Hi yall,

I saw this on hgtv the other day if your petunias are getting eatin by slugs get a spray bottle fill of it up halway with amonia or however its spelled and the rest with water and shake and spray directly on the slugs and watch them die immediatly! yay

for cabbage or things eating your lettuce take self-rising flour and shake it over your plant till its completely covered and when they eat and the hot afternoon comes out POP GOES THE SLUUUUGG!

To keep underground pests from messing with you roots and flowers divert them by takeing a potatoe cut it in half stick it in the ground away from you plants and in a week dig it up and look at all the things attached to it and then stomp it and bye bye buggys and just put another one in the ground...


here is better info on it i went to theire webstie and found it,



For example, all too often the slugs in her garden take over her flowers.
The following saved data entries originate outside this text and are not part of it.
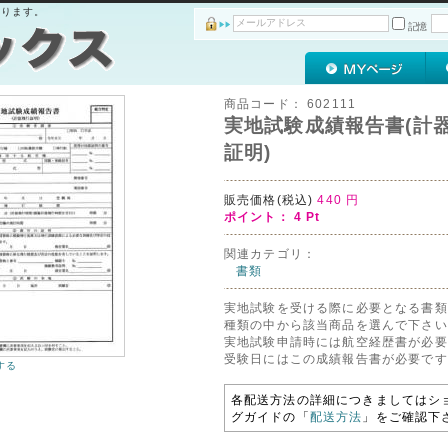
おります。
記憶
商品コード：
602111
実地試験成績報告書(計
証明)
販売価格(税込)
440
円
ポイント：
4
Pt
関連カテゴリ：
書類
実地試験を受ける際に必要となる書類
種類の中から該当商品を選んで下さい
実地試験申請時には航空経歴書が必要
受験日にはこの成績報告書が必要です
する
各配送方法の詳細につきましてはシ
グガイドの「
配送方法
」をご確認下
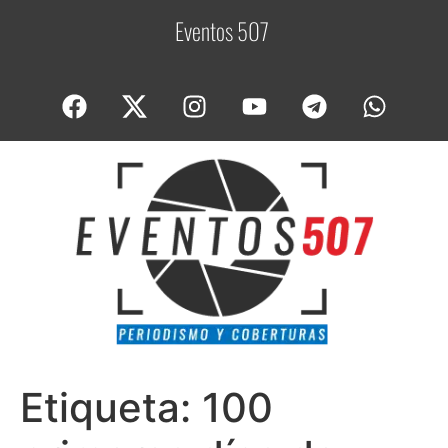
Eventos 507
C
o
Etiqueta:
100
Since the mother slug lays her eggs at the base of the most tender, succulent plants, the babies proceed to pulverize her precious petunias. But Binetti sprays a homemade half-and-half mixture of ammonia and water on the slugs. "In order for the solution to work, you have to spray it directly on the slugs," she says. The bonus is that the ammonia converts into nitrogen, so as you're killing the slugs, you're actually fertilizing your plants. And Binetti suggests using the leftovers to wash the windows


"I use beer as snail bait," adds master gardener Paul James. "I put a little bit in a shallow container, and I place it in the garden. They crawl in, but they can't crawl out."

To protect her cabbage, Binetti sprinkles self-rising flour on the cabbage leaves. The worms eat the flour, and when the sun comes out, the worms explode. Just take a cup or two of self-rising flour, pour into a small paper bag and roll up the top of the bag. Poke a few holes in the base of the bag (figure B) and sprinkle the flour over the cabbage (figure C). Binetti recommends applying the flour to your plants during the early morning since that's when the worms are most actively eating. Once the mercury starts rising, so will the worms.
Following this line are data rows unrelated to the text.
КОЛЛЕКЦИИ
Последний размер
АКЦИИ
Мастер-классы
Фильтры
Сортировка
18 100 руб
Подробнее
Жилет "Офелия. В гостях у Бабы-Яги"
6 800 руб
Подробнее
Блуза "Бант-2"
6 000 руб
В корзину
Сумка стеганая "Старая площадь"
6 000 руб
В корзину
Who knew potatoes would have an eye for trapping insects? Binetti catches the bad bugs in her unique version of mashed potatoes. First, she buries a few potatoes in the soil. The potatoes lure all the bad bugs that typically eat root crops. Once all the bad bugs are in one spot, she removes the potatoes and mashes them. Just take a potato and slice it into smaller sections (figure D). Poke a skewer through each section (figure E). Bury the potatoes a couple of inches in the soil. Space each slice about a foot or so apart in your root crops. The skewers stick up through the soil to help you find the potatoes later. In a couple of weeks, pull the potatoes up to reveal all kinds of bad bugs that would otherwise be eating your crops. Remove the bugs from the potatoes and squash the little culprits

this info was taken from hgtv.com

Last edited by toposh; Dec 26th, 2007 at 04:16 PM. Reason: more in depth info

pleaseee... Betty Crocker aint got nothing on me =)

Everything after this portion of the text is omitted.